With the extended time gap between books there was some acclimating required, but that said the formatting of the story time exponentially aided in my confusion. The story starts off with a large time jump, with the majority of this book spent slowly filling in the missing time. For example, Ciri is dealt a massive wound, but it is only through her often interrupted recounting of the events leading up to the brutal clash that we learn how she obtains her grievous wound.
This pattern of slow reveals is not only applied to Ciri but also to Yennefer’s fate as Triss Merigold desperately searches for her friend. The closer Triss seems to finding Yennefer, sees her simultaneously growing disenchanted with the side she has aligned. Through her searches we are reintroduced to Crach an Craite, a Jarl who not only gives insight on the missing sorceress but also on the fate of Ciri’s parents based on the legends of his land.
We are introduced to several new characters, such as the kind old scholar, Vysogota, who is much more than the isolated hermit he appears to be, instead has his own heartbreaking backstory that is teased out over the course of The Tower of Swallows.
Much of this novel is spent with Sapkowski maneuvering pawns into position for the final installment of his series, such that Dijkstra seeks aid from Kovir to rebuild his army. Additionally, the course of the story revolves around the seemingly undefeatable bounty hunter Leo Bonhart as he seeks out Rats and finds a prize far greater in the process. The steps Bonhart takes throughout this novel set the stage for a brilliantly choreographed ambush on an icy lake shrouded in fog that one could palpably feel the terror of the evil men targeted.

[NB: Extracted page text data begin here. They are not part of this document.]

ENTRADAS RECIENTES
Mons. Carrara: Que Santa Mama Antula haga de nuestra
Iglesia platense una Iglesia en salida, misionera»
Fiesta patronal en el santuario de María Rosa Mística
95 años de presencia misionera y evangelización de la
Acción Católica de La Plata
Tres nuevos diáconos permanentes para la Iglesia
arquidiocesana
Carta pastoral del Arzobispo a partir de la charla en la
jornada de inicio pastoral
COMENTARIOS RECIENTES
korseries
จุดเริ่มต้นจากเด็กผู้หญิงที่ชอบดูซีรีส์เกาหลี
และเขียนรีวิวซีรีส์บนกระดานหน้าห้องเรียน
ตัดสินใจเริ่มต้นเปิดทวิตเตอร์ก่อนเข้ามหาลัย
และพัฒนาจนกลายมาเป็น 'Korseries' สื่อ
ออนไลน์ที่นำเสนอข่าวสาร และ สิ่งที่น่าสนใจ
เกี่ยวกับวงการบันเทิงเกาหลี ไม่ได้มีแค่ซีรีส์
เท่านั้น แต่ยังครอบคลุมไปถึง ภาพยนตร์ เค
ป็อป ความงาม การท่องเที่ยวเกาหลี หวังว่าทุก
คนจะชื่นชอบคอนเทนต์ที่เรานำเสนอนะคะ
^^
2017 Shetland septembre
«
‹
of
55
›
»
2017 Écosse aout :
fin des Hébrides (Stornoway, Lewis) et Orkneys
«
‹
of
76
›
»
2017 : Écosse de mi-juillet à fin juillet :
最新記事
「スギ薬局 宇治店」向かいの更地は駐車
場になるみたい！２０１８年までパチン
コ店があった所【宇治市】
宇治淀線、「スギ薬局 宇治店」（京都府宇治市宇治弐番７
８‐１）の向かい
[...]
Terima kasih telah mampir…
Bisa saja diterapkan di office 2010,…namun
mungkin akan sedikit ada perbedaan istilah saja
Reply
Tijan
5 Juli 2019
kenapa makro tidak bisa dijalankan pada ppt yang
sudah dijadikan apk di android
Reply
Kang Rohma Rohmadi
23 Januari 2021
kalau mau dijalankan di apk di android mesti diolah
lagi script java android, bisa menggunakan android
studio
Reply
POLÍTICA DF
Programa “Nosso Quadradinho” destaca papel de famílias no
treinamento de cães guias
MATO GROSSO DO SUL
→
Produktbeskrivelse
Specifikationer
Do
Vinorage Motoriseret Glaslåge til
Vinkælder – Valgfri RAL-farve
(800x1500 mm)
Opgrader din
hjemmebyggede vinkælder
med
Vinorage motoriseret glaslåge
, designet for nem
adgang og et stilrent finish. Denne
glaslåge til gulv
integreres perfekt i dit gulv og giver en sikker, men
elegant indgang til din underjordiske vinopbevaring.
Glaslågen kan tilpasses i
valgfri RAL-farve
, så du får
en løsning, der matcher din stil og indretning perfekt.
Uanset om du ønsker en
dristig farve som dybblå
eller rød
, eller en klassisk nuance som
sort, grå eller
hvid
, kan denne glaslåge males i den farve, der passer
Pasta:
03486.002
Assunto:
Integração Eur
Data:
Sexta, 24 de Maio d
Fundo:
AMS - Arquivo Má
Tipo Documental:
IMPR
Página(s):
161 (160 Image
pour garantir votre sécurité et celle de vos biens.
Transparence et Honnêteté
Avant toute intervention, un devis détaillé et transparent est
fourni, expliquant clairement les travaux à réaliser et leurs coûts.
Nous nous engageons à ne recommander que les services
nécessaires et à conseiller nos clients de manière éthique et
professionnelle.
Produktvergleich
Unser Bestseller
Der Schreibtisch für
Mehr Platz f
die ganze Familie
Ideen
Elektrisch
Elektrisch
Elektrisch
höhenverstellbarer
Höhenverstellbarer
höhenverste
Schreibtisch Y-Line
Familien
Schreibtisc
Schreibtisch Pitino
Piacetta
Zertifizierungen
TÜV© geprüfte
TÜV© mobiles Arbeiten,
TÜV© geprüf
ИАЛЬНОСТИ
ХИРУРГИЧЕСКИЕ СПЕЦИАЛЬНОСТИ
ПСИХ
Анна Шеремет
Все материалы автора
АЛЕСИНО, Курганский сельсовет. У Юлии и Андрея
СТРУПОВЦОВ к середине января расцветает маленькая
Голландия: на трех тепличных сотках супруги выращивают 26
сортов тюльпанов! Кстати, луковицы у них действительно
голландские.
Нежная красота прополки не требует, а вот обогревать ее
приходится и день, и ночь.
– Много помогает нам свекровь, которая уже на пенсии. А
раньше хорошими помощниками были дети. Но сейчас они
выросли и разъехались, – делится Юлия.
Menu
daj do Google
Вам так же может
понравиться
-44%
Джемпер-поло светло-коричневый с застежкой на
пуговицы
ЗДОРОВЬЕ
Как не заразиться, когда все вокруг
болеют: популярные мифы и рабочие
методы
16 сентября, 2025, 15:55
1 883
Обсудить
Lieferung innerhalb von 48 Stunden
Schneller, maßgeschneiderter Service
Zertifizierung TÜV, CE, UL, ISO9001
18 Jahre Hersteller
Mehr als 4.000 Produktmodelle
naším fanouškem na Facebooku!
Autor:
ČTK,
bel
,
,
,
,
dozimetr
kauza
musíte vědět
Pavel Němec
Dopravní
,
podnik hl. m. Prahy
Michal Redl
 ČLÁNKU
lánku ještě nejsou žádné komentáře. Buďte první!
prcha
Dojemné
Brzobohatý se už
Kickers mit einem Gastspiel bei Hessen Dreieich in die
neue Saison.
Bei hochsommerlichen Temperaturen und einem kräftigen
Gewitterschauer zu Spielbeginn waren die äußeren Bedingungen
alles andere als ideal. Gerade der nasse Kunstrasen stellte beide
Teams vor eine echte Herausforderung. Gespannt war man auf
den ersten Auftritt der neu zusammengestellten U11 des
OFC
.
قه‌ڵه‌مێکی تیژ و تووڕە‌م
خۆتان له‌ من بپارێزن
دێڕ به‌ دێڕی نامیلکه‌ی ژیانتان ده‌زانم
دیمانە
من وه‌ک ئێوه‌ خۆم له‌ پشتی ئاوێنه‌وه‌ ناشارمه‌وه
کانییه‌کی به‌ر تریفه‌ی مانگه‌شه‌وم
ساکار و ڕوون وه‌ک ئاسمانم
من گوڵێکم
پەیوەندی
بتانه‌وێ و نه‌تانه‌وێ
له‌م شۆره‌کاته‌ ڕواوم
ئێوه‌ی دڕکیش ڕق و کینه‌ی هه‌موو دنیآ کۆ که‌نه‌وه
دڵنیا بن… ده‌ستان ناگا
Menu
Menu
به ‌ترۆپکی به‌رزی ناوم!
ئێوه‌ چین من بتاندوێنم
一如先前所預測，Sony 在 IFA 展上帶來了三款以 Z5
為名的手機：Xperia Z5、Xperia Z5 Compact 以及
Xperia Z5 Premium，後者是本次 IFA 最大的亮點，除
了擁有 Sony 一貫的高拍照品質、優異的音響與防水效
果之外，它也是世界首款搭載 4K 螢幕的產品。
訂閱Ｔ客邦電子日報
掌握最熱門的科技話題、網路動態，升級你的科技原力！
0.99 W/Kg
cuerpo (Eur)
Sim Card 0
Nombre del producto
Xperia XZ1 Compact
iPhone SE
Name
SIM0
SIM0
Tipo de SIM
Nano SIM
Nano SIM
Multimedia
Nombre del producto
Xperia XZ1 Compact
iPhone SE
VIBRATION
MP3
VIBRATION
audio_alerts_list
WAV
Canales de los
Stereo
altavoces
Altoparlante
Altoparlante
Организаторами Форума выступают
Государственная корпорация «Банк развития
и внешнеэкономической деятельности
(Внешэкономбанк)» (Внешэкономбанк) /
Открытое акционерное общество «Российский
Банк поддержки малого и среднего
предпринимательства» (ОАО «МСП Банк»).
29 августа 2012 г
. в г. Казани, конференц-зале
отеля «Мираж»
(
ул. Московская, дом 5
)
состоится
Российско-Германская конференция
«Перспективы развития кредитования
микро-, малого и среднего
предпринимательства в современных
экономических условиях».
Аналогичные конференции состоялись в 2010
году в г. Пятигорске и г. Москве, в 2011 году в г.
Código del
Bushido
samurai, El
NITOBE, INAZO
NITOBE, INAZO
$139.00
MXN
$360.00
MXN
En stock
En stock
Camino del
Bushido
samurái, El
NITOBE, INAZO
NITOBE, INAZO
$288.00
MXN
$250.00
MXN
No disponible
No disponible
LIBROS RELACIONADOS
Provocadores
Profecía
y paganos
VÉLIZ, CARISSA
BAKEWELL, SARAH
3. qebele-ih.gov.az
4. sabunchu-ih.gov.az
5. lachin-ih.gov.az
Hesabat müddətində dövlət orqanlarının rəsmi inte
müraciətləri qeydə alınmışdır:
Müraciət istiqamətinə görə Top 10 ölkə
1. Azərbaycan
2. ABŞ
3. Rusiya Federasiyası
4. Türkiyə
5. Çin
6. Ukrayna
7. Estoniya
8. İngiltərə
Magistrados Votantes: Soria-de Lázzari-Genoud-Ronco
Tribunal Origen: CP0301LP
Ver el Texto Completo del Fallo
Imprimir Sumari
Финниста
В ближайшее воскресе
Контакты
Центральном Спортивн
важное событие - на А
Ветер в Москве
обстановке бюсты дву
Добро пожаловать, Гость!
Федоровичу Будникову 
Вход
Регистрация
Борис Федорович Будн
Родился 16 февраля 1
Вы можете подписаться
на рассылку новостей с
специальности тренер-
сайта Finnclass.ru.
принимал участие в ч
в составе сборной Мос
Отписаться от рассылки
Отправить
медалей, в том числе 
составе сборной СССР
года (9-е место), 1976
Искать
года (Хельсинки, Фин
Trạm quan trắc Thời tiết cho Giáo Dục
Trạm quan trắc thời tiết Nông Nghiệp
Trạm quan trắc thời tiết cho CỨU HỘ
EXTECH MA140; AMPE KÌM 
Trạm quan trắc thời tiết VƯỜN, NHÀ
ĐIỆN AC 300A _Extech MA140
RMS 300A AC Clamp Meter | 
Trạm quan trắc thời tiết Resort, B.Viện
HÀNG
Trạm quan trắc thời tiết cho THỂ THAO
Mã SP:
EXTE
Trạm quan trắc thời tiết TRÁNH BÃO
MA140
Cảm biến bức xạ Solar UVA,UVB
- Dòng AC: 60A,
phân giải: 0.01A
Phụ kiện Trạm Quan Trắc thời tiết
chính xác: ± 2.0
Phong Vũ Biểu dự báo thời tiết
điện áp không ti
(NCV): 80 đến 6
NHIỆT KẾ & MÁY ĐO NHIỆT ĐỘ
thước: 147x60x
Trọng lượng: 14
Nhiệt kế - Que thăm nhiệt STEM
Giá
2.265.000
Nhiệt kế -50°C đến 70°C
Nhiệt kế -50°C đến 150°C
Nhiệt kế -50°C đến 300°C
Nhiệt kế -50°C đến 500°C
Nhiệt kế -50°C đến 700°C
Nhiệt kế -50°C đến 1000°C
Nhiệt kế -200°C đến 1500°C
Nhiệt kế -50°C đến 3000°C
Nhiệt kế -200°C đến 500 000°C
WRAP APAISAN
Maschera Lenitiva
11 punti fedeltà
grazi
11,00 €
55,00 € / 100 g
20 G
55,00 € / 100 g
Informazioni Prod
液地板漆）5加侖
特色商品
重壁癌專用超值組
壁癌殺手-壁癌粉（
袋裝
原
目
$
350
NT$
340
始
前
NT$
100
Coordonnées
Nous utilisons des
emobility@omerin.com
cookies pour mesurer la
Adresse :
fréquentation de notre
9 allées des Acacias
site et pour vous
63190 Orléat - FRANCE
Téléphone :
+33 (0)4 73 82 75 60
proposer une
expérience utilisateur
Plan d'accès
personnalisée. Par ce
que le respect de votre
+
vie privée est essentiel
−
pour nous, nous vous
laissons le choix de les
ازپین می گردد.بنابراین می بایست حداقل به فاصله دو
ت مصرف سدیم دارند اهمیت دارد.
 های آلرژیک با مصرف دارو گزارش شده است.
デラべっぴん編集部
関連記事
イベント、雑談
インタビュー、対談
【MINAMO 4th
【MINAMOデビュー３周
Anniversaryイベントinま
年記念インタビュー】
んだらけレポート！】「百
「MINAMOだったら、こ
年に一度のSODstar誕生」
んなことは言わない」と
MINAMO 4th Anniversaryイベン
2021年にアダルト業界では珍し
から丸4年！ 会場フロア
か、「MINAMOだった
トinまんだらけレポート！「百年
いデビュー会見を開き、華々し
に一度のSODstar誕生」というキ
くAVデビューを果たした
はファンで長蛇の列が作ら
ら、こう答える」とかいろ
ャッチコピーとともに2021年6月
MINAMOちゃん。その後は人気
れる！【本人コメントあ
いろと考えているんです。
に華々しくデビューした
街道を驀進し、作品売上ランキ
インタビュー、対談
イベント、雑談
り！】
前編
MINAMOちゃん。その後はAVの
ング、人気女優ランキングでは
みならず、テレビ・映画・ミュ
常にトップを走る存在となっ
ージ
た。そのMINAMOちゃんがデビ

Overall, The Tower of Swallows is in no way a fun read, but it deliberately positions Ceri, Geralt, and Yennefer for the conclusion of this series. Once back into this literary world, Sapkowski’s writing mannerisms feel nostalgic and one can’t help but be caught up in the mystery of how Ciri has ended up in such a sorry state.
Additional Insight (Spoilers Abound):
- What will Ciri find in the Tower of Swallows?
- Can Yennefer be saved from Vilgefortz?
- I feel like there has to be more to Bonhart with how skilled he is at avoiding death.
- Why is Geralt so nonchalant about losing his medallion? It provides crucial protection for him against magic.
- Geralt’s story was rather boring as he got caught up in petty fighting with Cahir and spent aimless chapters pursuing Druids.
- Again I find myself not super excited to pick up the next book in the series, though I’m sure I will soon.